A pintura — intitulada “Ib Reading” (“Ib a ler”) — estava numa coleção privada e não era vista em público há mais de 20 anos. A última vez em que esteve exposta foi em 2000, em Nova Iorque. Nunca esteve disponível ao público no Reino Unido, mas até ao leilão, que se realizará no próximo dia 1 de março, ficará em exibição na Sotheby’s de Londres.
Para o resultado final, Isobel teve de posar mais de 70 vezes no estúdio do pai, em Holland Park, Londres, em 1997. Foram quase três vezes por quinzena durante mais de um ano. “Foi o mínimo para ele e o máximo que eu consegui”, diz Boyt.

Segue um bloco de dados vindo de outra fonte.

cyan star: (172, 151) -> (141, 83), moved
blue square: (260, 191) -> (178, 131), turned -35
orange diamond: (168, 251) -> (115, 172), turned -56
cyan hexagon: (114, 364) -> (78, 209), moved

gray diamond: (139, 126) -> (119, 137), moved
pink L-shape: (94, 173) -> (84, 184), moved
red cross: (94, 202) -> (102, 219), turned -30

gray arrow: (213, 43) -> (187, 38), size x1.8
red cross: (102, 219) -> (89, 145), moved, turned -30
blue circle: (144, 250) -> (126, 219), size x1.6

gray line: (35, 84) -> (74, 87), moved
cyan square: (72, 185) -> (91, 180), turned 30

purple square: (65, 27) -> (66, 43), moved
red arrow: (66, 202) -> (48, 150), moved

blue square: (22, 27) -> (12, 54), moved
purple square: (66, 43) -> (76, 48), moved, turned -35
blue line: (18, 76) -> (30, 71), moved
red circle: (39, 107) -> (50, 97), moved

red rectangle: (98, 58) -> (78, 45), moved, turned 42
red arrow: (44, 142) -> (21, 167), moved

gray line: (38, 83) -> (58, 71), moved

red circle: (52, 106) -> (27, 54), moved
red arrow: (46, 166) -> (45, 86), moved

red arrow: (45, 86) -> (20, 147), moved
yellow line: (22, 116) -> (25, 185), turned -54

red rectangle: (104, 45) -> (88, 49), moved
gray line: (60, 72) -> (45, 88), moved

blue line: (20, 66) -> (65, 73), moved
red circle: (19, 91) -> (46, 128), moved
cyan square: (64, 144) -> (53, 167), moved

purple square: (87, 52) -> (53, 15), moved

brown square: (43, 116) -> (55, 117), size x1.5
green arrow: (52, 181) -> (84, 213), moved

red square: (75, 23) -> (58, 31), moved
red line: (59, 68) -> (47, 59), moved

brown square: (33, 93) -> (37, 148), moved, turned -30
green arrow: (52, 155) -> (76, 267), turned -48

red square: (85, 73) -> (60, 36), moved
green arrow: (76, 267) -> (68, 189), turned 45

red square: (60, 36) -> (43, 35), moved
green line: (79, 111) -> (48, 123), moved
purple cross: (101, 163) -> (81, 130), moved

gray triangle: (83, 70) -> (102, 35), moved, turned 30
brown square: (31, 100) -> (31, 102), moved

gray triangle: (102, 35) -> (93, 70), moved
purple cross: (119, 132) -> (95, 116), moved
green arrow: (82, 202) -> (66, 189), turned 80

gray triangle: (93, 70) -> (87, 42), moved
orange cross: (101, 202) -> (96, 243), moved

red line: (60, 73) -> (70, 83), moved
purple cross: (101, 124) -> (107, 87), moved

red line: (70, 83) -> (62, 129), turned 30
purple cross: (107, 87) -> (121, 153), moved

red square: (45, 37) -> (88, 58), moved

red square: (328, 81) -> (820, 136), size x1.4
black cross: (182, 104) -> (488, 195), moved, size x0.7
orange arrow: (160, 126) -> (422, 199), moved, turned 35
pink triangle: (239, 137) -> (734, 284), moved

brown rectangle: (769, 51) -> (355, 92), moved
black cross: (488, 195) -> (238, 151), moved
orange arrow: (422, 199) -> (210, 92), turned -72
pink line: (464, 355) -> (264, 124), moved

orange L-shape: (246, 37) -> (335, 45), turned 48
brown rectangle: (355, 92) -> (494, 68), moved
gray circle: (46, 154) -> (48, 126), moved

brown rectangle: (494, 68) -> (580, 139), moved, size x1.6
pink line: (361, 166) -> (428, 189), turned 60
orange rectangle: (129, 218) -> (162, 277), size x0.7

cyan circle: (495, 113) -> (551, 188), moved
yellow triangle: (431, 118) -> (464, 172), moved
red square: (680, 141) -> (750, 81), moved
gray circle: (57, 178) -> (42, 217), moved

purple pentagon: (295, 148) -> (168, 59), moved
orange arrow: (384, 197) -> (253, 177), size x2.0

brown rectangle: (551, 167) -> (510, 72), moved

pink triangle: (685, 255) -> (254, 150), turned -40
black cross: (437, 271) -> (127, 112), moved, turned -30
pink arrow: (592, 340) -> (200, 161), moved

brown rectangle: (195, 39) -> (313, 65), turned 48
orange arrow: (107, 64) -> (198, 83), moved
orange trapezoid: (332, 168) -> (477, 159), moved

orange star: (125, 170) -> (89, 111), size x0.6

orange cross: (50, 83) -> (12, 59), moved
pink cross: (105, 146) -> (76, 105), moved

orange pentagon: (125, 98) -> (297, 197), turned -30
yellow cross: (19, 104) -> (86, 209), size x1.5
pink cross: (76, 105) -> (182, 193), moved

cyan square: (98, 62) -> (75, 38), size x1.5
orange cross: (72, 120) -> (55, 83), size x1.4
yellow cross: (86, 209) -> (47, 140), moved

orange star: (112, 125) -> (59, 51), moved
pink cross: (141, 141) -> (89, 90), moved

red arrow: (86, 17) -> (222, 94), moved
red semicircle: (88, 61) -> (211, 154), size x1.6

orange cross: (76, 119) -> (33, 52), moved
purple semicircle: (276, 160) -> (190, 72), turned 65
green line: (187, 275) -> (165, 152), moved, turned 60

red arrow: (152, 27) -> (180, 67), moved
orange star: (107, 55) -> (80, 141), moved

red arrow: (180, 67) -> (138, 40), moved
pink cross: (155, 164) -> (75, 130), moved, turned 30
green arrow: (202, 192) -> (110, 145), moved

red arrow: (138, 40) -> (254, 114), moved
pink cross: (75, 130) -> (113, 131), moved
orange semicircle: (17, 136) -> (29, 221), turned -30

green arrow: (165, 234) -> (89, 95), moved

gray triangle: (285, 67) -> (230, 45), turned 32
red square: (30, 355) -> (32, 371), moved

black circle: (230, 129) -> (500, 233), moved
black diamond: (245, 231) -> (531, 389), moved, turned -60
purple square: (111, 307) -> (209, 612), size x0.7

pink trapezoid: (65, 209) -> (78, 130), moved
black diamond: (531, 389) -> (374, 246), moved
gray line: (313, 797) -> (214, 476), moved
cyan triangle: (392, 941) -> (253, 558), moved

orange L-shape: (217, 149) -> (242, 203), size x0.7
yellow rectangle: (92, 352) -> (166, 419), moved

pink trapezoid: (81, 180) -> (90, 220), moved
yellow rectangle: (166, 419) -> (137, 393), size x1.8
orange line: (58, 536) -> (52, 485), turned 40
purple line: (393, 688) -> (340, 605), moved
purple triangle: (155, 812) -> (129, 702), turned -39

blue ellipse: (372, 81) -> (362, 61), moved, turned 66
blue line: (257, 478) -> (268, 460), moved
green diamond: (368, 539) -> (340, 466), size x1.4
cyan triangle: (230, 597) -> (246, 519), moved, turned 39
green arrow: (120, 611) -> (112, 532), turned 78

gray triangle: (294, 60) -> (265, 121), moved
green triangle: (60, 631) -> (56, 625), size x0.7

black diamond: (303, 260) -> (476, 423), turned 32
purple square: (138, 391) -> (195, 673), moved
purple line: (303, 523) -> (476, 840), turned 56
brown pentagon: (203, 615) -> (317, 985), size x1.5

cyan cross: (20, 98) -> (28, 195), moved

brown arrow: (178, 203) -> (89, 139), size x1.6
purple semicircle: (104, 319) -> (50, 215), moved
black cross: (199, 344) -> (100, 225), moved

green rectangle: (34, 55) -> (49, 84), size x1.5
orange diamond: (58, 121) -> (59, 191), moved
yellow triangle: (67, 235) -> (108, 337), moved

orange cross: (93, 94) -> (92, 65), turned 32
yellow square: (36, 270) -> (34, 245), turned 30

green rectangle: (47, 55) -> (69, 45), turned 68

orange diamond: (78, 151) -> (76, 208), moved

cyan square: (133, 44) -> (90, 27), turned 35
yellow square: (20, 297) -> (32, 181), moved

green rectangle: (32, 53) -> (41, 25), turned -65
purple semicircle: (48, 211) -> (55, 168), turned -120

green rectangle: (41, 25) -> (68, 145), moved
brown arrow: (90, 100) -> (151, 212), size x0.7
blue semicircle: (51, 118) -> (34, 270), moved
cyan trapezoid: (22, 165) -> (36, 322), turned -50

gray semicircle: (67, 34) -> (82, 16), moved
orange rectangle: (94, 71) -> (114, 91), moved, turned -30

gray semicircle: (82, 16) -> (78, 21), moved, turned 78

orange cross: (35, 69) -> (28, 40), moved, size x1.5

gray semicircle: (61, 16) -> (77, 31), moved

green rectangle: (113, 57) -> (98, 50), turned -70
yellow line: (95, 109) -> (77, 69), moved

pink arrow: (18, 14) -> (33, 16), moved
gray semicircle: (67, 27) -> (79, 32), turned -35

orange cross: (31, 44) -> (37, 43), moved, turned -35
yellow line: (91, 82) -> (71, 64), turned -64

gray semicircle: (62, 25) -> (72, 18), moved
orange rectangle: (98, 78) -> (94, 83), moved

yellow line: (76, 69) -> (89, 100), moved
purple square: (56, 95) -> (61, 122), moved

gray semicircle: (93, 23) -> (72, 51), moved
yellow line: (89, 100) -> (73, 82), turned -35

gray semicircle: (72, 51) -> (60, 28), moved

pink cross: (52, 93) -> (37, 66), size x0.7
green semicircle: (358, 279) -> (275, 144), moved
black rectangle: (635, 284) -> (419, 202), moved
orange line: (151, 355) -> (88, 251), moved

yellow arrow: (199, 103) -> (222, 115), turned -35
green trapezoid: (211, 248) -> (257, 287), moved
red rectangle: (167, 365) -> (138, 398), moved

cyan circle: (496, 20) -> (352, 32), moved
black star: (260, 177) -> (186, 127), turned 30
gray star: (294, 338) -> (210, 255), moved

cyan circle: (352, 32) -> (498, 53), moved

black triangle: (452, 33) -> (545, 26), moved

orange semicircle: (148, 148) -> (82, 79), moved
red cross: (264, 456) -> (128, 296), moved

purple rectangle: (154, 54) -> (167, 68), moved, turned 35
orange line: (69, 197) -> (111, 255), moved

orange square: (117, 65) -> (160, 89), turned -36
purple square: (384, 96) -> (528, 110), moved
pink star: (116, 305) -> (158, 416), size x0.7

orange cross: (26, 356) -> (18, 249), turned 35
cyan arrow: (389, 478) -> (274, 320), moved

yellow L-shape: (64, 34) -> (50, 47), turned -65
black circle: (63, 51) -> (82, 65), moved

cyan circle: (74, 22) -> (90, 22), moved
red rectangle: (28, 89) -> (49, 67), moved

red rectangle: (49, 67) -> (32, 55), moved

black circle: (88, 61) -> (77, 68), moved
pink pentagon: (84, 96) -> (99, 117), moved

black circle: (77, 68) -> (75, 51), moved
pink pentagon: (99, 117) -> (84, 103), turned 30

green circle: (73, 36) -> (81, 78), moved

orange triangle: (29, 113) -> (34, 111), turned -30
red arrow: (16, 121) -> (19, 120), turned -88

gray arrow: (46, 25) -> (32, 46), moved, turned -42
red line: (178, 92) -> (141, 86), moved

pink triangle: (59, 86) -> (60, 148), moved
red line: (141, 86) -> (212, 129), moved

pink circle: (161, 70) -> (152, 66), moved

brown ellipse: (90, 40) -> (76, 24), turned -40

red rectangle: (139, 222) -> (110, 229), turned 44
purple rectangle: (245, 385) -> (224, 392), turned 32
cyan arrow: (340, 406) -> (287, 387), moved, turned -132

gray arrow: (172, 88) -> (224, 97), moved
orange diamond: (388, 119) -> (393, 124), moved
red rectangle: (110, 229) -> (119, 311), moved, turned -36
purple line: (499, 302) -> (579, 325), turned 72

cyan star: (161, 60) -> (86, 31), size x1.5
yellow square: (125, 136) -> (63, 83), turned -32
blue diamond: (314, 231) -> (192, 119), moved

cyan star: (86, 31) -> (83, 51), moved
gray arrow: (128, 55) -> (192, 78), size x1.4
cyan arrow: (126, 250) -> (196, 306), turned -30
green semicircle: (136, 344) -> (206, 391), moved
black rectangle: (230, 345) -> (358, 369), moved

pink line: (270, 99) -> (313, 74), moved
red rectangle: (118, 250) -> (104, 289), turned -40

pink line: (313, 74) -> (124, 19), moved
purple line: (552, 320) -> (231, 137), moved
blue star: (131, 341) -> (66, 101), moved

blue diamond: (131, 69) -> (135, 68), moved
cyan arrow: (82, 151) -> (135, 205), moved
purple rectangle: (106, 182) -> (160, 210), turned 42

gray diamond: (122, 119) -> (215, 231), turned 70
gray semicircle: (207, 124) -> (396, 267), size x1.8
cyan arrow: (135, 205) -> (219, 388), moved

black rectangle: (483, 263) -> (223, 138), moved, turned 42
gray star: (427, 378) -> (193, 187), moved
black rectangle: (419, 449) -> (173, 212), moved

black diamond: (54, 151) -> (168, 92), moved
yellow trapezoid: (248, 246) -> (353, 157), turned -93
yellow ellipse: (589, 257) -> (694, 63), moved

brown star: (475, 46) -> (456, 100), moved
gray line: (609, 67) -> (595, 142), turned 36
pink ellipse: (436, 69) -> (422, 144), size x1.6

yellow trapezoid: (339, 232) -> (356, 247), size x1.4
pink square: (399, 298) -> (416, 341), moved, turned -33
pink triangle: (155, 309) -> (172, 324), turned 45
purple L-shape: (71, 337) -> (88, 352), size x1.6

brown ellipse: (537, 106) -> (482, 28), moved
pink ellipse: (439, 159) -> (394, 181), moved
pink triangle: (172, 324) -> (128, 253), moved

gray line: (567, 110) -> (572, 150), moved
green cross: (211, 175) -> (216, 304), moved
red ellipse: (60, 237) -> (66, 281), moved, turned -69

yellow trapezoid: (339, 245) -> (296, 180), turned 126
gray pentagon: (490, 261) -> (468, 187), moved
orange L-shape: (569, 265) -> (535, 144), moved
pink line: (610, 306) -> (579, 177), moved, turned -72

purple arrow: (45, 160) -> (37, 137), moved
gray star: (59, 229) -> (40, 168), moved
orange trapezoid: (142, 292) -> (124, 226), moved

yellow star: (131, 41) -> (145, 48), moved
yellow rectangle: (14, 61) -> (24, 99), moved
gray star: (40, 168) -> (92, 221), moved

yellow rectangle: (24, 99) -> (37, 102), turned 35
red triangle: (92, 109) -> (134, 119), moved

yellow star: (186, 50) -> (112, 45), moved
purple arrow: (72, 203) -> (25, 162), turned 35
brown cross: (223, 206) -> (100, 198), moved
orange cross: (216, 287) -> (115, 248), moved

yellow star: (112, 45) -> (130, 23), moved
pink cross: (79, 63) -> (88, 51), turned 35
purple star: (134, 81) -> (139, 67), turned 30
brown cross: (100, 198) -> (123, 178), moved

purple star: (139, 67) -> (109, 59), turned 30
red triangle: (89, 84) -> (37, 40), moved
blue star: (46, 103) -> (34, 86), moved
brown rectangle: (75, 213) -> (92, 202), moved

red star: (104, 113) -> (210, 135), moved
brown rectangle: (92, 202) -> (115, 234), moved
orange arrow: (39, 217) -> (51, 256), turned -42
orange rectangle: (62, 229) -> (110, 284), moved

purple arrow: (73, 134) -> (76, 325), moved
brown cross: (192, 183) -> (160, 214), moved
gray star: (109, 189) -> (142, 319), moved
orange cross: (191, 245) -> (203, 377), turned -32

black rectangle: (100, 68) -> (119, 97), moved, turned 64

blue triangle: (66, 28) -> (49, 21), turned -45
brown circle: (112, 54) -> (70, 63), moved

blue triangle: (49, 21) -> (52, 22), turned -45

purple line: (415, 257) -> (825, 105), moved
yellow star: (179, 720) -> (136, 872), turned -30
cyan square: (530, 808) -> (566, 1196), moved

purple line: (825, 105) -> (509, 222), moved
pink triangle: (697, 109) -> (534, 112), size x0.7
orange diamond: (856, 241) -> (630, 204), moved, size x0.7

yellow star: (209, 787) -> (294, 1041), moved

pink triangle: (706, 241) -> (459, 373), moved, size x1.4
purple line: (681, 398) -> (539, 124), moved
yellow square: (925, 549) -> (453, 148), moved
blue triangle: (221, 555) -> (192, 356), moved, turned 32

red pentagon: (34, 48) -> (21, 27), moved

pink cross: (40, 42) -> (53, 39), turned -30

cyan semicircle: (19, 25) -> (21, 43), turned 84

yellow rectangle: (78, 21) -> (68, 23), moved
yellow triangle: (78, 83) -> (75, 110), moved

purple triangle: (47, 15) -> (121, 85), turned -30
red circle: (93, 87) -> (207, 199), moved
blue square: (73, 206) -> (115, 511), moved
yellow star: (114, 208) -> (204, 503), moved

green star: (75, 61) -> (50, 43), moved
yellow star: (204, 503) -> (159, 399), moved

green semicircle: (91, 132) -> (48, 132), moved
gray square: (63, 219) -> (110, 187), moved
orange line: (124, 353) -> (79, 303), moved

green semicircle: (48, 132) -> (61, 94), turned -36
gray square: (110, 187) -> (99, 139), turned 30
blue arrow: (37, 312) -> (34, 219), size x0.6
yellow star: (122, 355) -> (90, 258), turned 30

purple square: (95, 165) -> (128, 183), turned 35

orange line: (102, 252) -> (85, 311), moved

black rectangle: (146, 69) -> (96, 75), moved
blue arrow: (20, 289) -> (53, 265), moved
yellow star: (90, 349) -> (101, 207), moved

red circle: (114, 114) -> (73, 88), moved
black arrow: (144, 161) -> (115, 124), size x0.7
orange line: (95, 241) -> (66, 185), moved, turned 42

Lucian Freud não exigia nenhuma pose específica aos retratados, conta a filha. “O meu pai dava sugestões frequentemente, mas nunca disse ‘Quero que uses isto e te sentes aí’. Fazia com que tudo parecesse fácil e a escolha era sempre nossa. (…) Ele queria pintar as pessoas como eram, não queria moldá-las nem persuadi-las a fazer uma coisa ou outra”, refere Isobel, que foi cinco vezes retratada pelo pai, uma delas com apenas sete anos. O último retrato é o que agora vai a leilão e nele Isobel teria à volta dos 30 anos.
Pai e filha tinham conversas “interessantes e animadas” sobre o “amor obsessivo” e o “ciúme tortuoso” de Proust. “Não desejei ser retratada a ler, desejei ler. Era algo que normalmente não tinha tempo de fazer com três crianças pequenas. Era uma oportunidade”, explica ainda.